» **Assignment**: From first line to last, copy the listing exactly and omit its pictures.

» **Records for processing**:
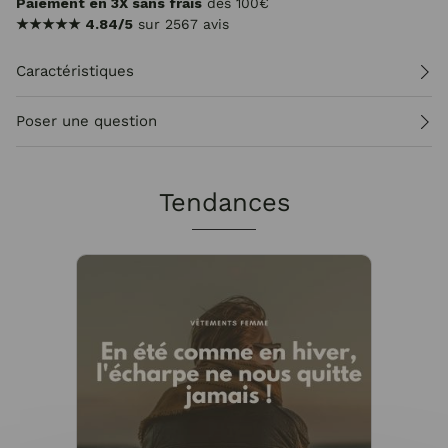
Paiement en 3X sans frais
dès 100€
★★★★★
4.84/5
sur 2567 avis
Caractéristiques
Poser une question
Tendances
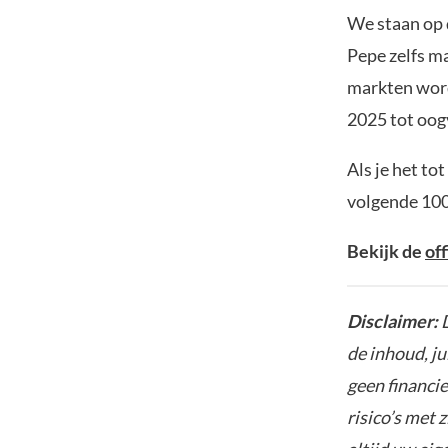
We staan ​​op
Pepe zelfs ma
markten word
2025 tot oog
Als je het to
volgende 100
Bekijk de
of
Disclaimer:
D
de inhoud, ju
geen financie
risico’s met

» **Solved exercise**:
Paiement en 3X sans frais
dès 100€
★★★★★
4.84/5
sur 2567 avis
Caractéristiques
Poser une question
Tendances
We staan ​​op
Pepe zelfs ma
markten word
2025 tot oog
Als je het to
volgende 100
Bekijk de
of
Disclaimer:
D
de inhoud, ju
geen financie
risico’s met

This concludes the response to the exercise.